Accompagnés chacun de leurs proches conseillers qui veillaient au grain, Compaoré et Gbagbo jetaient les bases de l’avenir ; car, pour eux, seul le devenir des deux pays et particulièrement de la Côte d’Ivoire devait se conjuguer en paix, progrès et bonheur de leurs peuples. C’est une lapalissade, même si ô le Président-professeur « gbagboïste » du Conseil constitutionnel de Côte d’Ivoire, M. Paul Yao N’Dré, après avoir pourtant jeté, pendant des mois, son pays dans l’une des plus graves crises que l’Afrique contemporaine ait vécue..., semble l’avoir sciemment ( ?) oublié, dans son adresse, à l’occasion de la cérémonie marquant la prestation de serment du président Alassane Dramane Ouattara.

Ô surprise ! Grande surprise ! Voilà que l’Histoire s’affole, s’emballe ou se met à balbutier.

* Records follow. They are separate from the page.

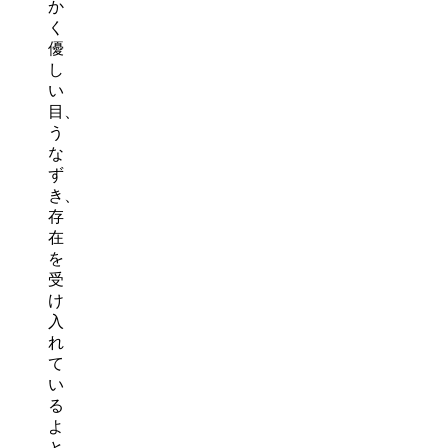
か
く
優
し
い
目、
う
な
ず
き、
存
在
を
受
け
入
れ
て
い
る
よ
と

Temps et espaces de turbulences des plus périlleuses : Abidjan devient une poubelle, une maison des horreurs, un charnier géant alimenté par la rivalité haineuse de certains : effroyable au regard et à la conscience. Nauséabondes, les odeurs qui s’en dégagent.

Ouagadougou se transforme en une instable poudrière, en une fourmilière en activité : nous tombons des nues. Ça tire mal mal à Cocody, mais ça tire non moins bien à Kosyam. Gbagbo et sa « clique » se réfugient dans une forteresse fortement fortifiée, implorant les dieux du ciel et les déesses de la terre. Le président Compaoré change de fusil d’épaule, range en partie le dossier des « Accords de Ouagadougou » dans quelques tiroirs, et se consacre à celui portant sur les mutineries dans les casernes.

Sont appelées au secours, toutes les forces susceptibles de ramener la quiétude et la paix. Ainsi, les hommes de Dieu prient, d’un côté, pour que l’Esprit du Très-Haut descende sur le Burkina et le régénère ; de l’autre, pour que les pouvoirs du « Malin » soient annihilés et que triomphe Laurent Gbagbo.

Il est demandé à Dieu de faire des miracles ; pourtant, à l’impossible, Dieu est tenu. L’analogie s’arrête là. Car, finalement, l’un est capturé et l’autre rasséréné ! Gbagbo, sans aucun doute, restera dans les mémoires collectives. Ce n’est pas seulement l’image de chef d’Etat capturé comme un « agouti », humilié, mais celle d’un homme qui a raté le rendez-vous avec l’Histoire. Il aurait, en acceptant sa défaite et en écoutant les nombreuses médiations et non des moindres, écrit un chapitre crucial du Grand Livre « ivoiro-africain », fait un pas de géant dans l’Histoire de la Côte d’Ivoire et de l’Afrique. Les nombreuses vies qu’il a ôtées et fait ôter demeureront comme des lézardes sur la conscience collective de ses partisans, des blessures béantes - qui ne cicatriseront que très difficilement et douloureusement vraiment - dans les mémoires des familles des victimes.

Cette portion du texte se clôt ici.